Life

The Teacher of Auschwitz review: ‘he helped Jewish children survive hell’

Wendy Holden has brought Fredy Hirsch, a young gay man who saved hundreds of children from Nazi depredations, to life

February 7, 2025 09:10
web_the teacher of auschwitz by wendy holden
2 min read

The more improbable a premise, the more fascinating it can be. Wendy Holden, a multi-award-winning journalist, has done a remarkable job in bringing to life the story of a man of whom few have heard – Fredy Hirsch, a German Jewish prisoner in Auschwitz who died at the age of 28 in 1944. He had also spent years up to that point succouring hundreds of Jewish children by helping them to face the daily threats to their well-being, and saving them physically and mentally from Nazi depredations that they rarely understood.

At the same time as sheltering children from unspeakable truths, Hirsch had secrets of his own to hide – that he was a gay man, who went to endless lengths to stop his sexuality becoming known, suppressing his true nature in the hope of saving others.

Hirsch’s story begins, in this account, in Auschwitz itself, as he and hundreds of other Jews are decanted from jam-packed cattle wagons on trains from Theresienstadt in Czechoslovakia. The son of a kosher butcher, he and his brother Paul had followed very different paths: Paul studied to be a rabbi, while he found refuge in prolonged physical activity to compensate for his father’s lack of pride in him.

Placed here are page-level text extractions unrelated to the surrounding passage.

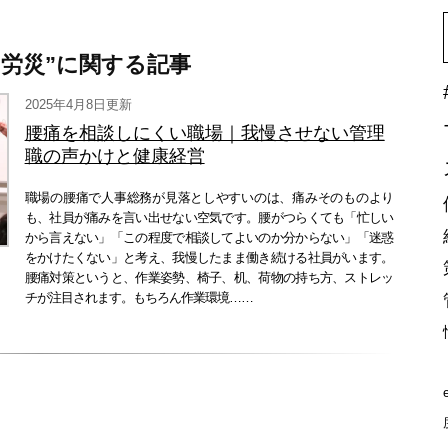
 労災”に関する記事
2025年4月8日更新
腰痛を相談しにくい職場｜我慢させない管理
職の声かけと健康経営
職場の腰痛で人事総務が見落としやすいのは、痛みそのものより
も、社員が痛みを言い出せない空気です。腰がつらくても「忙しい
から言えない」「この程度で相談してよいのか分からない」「迷惑
をかけたくない」と考え、我慢したまま働き続ける社員がいます。
腰痛対策というと、作業姿勢、椅子、机、荷物の持ち方、ストレッ
チが注目されます。もちろん作業環境……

But building up his bodily strength enabled Hirsch to help others for much longer periods than anyone else. He was set on going to live in Mandatory Palestine, Holden tells us, and it was through his work with the young Zionists in central Europe that he ended in Theresienstadt, where he bravely, challenged SS officers to allow the children time in the open air to play.

He provided endless inspiration to help the children forget what was happening, offering a sense of fun, teaching them songs, putting on plays, giving them hard-fought-for crayons and paper. Most importantly he instilled in his young charges the importance of paying attention to him and his fellow Maccabee leaders. If Fredy Hirsch told a child to do something, it was absolutely necessary.

He provided endless inspiration to help the children forget what was happening, offering a sense of fun, teaching them songs, putting on plays, giving them hard-fought-for crayons and paper

The overarching lesson that Hirsch taught the children was how to survive, a lesson that came too late for him. He died after falling into a coma in Birkenau on March 7 1944, becoming one of 3,972 people who died in the gas chamber the following day.

Helpfully – and I wish more writers would do this – Holden includes an index detailing the fate of every real-life person in the book.

In Holden’s prologue and epilogue, the real-life Fredy Hirsch begs the reader: “My name is Fredy Hirsch, I am 28 years old. I am a teacher. I am a dreamer. I am not just a number. Nor will I be identified by the yellow triangles I’ve been forced to wear….I am a good man. Please, be so kind as to remember my name.” Thanks to Holden, we can.